# Celeste + shooting stars



## OverRatedcx (May 16, 2020)

I was attempting to cycle out Marshal when Isabelle announced some shooting stars tonight ^.^ I’m opening my gates for maybe an hour or two, no fee, for anyone who would like to stay for 10-20 minutes for the diy and some wishing! 

I’ll invite in groups of 4-5! Please comment on this thread with your name & town and I’ll DM you when a space is available. Now for the rules!

•You’re free to explore and shop but please leave things on the ground as they are, be especially cautious with running as I have some hybrids in odd places that you could accidentally run into. 

•Try not to stay for too long, I’ve heard the max wishes you can make are 20 on someone else's island and I’d like everyone to get a chance to visit!

•Pls ignore my terribly messy island, I’m not even a fraction close to being halfway done with constructing so it’s filled with flowers and items chucked on the ground. 

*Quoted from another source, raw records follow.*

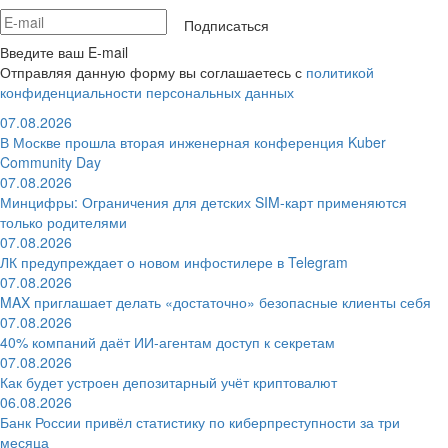
Подписаться
Введите ваш E-mail
Отправляя данную форму вы соглашаетесь с
политикой
конфиденциальности персональных данных
07.08.2026
В Москве прошла вторая инженерная конференция Kuber
Community Day
07.08.2026
Минцифры: Ограничения для детских SIM-карт применяются
только родителями
07.08.2026
ЛК предупреждает о новом инфостилере в Telegram
07.08.2026
MAX приглашает делать «достаточно» безопасные клиенты себя
07.08.2026
40% компаний даёт ИИ‑агентам доступ к секретам
07.08.2026
Как будет устроен депозитарный учёт криптовалют
06.08.2026
Банк России привёл статистику по киберпреступности за три
месяца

Sorry for the long message, tips are obviously greatly appreciated! have fun!


----------



## Ro1 (May 16, 2020)

Can I come?  Ro1 - Harlem.  Will bring NMT.


----------



## morthael (May 16, 2020)

i would love to come over and get the DIY and get a couple wishes in! thanks for doing this! morthael from terminus!


----------



## lumineerin (May 16, 2020)

Hi there! I'd love to come by if possible! 

I'm Erin from Solitude!


----------



## Maris82084 (May 16, 2020)

I woul love to come. 
Marissa from viruland


----------



## Elpz20 (May 16, 2020)

*hi there! I would love to come over! 
Ey!stefany from LoneCircle*


----------



## Hesper (May 16, 2020)

I'd love to visit for a DIY! Selkie from Hesperides, here. c:


----------



## SmrtLilCookie (May 16, 2020)

Hi! I’d love to come by for a DIY and some stars if there’s space  Ashley from Erinacea!


----------



## masterlauren (May 16, 2020)

Hi I would love to come! Lauren from Crystarium


----------



## kirbye (May 16, 2020)

I'm interested! Would I be able to bring one other person? I'm Maisy from Fairy Isle and they're Annie from Loona Land


----------



## Lycheee (May 16, 2020)

Hello! could I drop by? Lychee from Neverland : )


----------



## purple_vixen (May 16, 2020)

Please can I come? Will tip. Vix from Ostara.


----------



## FaerieRose (May 16, 2020)

Could I come? Rose from Port Melon.


----------



## yappykatie (May 17, 2020)

Can I come visit? I’m Katie from ️w️


----------



## Nia (May 17, 2020)

I would love to visit if you're still going, ign is Isabelle from lonalulu!


----------



## FireNinja1 (May 17, 2020)

I would be interested in visiting! My IGN is Steven, and my island name is Echelon.


----------



## Fye (May 17, 2020)

I'd love to come by if you're still accepting visitors! Doe from Nara


----------



## Akari_Clarity (May 17, 2020)

I would like to visit :3
Ashley from Hikari


----------



## PugLovex (May 17, 2020)

if love to come if this is still open! charlotte from oakville


----------



## AutomationAir (May 17, 2020)

If you’re still open I’d love to swing by. KOJI-ouji from GRAPPLER. Thank you!


----------



## Ursling (May 17, 2020)

nvm


----------



## Xdee (May 17, 2020)

Hii May I stop by pls


----------



## Bowserlab (May 17, 2020)

Can I come


----------



## OverRatedcx (May 17, 2020)

Closing this because someone took diys off the ground. I’m so disappointed, I really thought I could trust people on this forum.  Thanks to everyone else for visiting


----------